Yes we'll be using the quotient rule on the BLUE PART. c:
Understand where the blue part is coming from?
We have to multiply by the derivative of the INSIDE after we take the derivative of the log.
The prime is to show us that we still need to differentiate it.

Answer 14

Yeah, you used the chain rule.

Answer 15

Remember what the quotient rule looks like? :O

Answer 16

f'(x)g(x)-f(x)g'(x)/g(x)^2

Answer 17

Yah looks good c: so when you throw the blue thing into the quotient rule, whatchu get? :D

Answer 18

1(x+1) - (x-1)(1)/(x+1)^2

Answer 19

the first part in parenthesis

Answer 20

Yep looks good! c: And that will simplify down just a tad further.

Answer 21

Is that it?

Answer 22

The top of the fraction will simplify down. After you distribute that negative to each term in the second set of brackets, the X's will cancel out, leaving us with 2 on top.

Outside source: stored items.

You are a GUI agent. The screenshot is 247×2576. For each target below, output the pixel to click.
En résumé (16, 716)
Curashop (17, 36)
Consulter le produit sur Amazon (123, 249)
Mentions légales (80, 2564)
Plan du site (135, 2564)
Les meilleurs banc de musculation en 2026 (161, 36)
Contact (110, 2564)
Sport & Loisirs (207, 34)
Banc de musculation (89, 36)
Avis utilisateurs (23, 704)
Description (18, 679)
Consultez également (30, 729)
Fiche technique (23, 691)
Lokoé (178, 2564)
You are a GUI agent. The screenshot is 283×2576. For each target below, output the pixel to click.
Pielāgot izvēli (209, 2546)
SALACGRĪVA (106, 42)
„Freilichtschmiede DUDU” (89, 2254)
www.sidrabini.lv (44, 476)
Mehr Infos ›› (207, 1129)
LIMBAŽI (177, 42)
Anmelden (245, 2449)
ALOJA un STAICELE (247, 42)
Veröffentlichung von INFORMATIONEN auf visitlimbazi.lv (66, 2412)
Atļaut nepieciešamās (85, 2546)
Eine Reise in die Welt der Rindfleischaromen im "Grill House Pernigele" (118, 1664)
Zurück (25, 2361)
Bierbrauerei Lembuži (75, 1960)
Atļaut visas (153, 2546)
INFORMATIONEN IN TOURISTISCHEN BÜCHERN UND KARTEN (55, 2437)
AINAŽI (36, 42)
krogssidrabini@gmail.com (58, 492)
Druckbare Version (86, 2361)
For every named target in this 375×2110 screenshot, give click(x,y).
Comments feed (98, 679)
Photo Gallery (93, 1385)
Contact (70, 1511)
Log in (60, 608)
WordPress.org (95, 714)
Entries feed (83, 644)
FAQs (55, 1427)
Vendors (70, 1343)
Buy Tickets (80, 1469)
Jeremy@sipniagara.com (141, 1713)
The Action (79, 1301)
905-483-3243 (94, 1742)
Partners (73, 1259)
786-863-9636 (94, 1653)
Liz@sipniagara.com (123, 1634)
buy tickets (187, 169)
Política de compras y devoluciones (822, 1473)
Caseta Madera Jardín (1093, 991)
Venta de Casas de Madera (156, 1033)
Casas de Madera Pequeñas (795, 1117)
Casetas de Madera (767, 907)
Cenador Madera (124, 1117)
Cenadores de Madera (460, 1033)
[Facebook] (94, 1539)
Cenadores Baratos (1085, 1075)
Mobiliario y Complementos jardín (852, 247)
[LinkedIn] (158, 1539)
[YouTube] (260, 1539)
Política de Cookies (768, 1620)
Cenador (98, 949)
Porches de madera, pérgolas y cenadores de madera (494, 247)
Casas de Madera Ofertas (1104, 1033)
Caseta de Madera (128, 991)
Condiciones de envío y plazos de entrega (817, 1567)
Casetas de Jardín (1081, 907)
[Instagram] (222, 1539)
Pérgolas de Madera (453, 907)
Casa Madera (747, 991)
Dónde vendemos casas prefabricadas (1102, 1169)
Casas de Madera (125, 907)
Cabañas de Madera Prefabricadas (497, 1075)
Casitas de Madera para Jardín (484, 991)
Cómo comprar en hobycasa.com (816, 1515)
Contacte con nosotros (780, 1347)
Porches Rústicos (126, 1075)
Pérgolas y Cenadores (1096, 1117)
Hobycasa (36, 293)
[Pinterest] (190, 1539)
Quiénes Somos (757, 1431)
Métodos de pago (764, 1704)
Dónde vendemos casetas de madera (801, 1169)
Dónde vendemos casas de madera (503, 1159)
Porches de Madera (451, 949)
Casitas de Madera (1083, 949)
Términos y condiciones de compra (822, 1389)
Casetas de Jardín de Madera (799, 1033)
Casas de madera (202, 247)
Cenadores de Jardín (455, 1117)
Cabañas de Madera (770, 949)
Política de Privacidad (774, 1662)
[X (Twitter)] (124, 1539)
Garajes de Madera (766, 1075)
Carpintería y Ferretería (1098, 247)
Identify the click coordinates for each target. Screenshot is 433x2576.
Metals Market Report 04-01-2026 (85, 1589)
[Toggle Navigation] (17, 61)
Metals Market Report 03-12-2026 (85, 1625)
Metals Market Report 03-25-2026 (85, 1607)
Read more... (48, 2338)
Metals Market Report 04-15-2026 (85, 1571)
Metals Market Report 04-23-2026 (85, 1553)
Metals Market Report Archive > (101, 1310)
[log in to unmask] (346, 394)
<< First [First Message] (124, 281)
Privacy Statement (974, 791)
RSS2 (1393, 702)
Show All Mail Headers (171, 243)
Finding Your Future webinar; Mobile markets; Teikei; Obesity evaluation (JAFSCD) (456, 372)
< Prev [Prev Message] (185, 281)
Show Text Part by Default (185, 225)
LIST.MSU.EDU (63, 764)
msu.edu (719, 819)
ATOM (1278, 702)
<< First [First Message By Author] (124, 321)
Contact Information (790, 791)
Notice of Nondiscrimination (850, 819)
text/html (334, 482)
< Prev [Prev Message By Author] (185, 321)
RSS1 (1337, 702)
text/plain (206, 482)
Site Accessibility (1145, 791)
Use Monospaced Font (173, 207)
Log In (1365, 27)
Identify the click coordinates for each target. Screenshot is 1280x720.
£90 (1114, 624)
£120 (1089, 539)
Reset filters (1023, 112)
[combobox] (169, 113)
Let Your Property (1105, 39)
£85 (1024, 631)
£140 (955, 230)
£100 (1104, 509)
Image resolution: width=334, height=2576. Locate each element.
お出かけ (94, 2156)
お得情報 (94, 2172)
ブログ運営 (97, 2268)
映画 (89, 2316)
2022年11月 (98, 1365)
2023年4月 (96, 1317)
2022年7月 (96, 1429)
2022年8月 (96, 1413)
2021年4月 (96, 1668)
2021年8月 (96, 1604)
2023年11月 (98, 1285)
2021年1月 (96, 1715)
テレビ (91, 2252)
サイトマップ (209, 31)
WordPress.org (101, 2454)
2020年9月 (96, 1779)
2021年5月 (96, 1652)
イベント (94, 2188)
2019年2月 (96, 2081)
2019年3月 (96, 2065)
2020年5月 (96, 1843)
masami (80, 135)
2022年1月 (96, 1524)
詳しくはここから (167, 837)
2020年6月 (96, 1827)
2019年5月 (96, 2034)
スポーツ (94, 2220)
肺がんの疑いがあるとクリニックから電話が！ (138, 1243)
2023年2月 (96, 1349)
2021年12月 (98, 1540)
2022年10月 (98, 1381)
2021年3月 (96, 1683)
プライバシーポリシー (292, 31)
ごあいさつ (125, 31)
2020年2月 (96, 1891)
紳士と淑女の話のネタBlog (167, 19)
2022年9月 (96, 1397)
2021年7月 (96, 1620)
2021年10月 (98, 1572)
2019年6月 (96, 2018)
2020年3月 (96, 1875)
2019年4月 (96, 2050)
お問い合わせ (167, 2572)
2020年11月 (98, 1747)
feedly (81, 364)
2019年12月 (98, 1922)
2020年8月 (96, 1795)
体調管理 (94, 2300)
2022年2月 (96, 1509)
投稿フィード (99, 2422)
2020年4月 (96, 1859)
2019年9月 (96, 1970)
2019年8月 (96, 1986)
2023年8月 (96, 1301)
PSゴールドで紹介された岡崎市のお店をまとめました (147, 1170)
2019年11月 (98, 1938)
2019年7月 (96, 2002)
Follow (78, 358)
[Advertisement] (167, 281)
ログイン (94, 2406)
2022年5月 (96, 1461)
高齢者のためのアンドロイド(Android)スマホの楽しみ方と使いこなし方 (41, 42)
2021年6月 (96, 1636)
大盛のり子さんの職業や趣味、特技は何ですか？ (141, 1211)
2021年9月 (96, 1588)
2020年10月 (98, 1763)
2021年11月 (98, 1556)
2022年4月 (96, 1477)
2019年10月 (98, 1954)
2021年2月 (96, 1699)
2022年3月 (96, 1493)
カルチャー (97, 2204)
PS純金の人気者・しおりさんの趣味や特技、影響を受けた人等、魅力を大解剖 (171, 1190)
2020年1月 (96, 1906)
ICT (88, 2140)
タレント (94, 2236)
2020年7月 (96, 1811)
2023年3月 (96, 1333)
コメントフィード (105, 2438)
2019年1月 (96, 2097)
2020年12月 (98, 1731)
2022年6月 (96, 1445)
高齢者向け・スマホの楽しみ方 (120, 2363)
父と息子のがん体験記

So that leaves us with this so far,\[\huge y'=\frac{1}{3}\frac{1}{\left(\frac{x-1}{x+1}\right)}\left(\color{cornflowerblue}{\frac{2}{(x+1)^2}}\right)\]

Answer 23

We can do a bit more simplification from here though.

Answer 24

Remember what you do when you DIVIDE by a fraction?
You can instead write it as MULTIPLYING by it's reciprocal.\[\huge \frac{1}{\left(\frac{x-1}{x+1}\right)} \qquad \rightarrow \qquad \frac{x+1}{x-1}\]

Answer 25

\[\huge y'=\frac{1}{3}\left(\frac{x+1}{x-1}\right)\left(\frac{2}{(x+1)^2}\right)\]

Answer 26

We can then cancel out one of the (x+1)'s from the top and bottom, giving us,\[\large y'=\frac{2}{3}\left(\frac{1}{(x-1)(x+1)}\right)\]

Answer 27

We then have conjugates being multiplied on the bottom, which we can write as the difference of squares.\[\large y'=\frac{2}{3}\left(\frac{1}{x^2-1}\right)\]

Answer 28

Wow this is a really mean problem :O lol

Imma throw it into wolfram a sec, to make sure I didn't screw up anywhere.

Answer 29

Yep looks like I did it correctly.
It's a ton of steps :( If you're really confused on any part you can let me know.

Answer 30

No, all the steps made sense. Thank you very much!